Reserve Bank of Zimbabwe Governor Gideon Gono has ordered banks to stay open on weekends and holidays through an August 21 deadline for the exchange of old money for new notes with three fewer zeros to adapt to 1,200% inflation.
Banks across the country opened their doors on Monday, Heroes Day, and were to open again on Tuesday, Defense Forces Day, another national holiday.
Parallel market currency dealers in South Africa and other neighboring countries were said to be scrambling to get trillions of Zimbabwe dollars back into the country and into bank accounts or the revamped currency before the deadline next Monday.
Reports said couriers were wading the crocodile-infested Limpopo River which forms Zimbabwe's southern border with South Africa.

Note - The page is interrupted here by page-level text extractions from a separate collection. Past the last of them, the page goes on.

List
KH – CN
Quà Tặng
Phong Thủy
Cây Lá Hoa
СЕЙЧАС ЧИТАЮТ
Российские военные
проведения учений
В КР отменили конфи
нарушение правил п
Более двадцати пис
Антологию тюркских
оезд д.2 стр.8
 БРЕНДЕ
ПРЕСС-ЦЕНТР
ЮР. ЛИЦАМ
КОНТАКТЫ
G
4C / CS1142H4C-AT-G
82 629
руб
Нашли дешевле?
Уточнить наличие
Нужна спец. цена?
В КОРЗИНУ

Within the country, those transporting currency avoided internal roadblocks by boarding overnight cross-country trains.
For insight on the troubled currency conversion program, reporter Blessing Zulu of VOA's Studio 7 for Zimbabwe spoke with economist Godfrey Kanyenze, director of the Labor and Economic Development Research Institute in Harare.

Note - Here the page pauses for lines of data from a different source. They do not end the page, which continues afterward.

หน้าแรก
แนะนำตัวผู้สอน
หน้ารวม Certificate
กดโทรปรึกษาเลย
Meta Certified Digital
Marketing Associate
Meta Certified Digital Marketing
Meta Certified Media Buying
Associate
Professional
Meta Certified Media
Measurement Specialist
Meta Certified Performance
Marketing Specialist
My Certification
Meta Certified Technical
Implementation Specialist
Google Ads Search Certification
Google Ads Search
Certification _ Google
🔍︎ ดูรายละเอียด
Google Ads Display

Elsewhere, civil and human rights groups were moving to lodge a legal challenge to the basis on which police and central bank officials have confiscated large amounts of cash from those holding more currency than permitted under new regulations.
A presidential decree lets officials seize funds in from individuals holding more than Z$100 million, or companies in possession of more than Z$5 billion.
The Law Society of Zimbabwe and the Zimbabwe Human Rights Forum say that the measures violate the Zimbabwean constitution.
University of Zimbabwe law lecturer Greg Linington told reporter Ndimyake Mwakalyele that the civil society groups are on solid ground.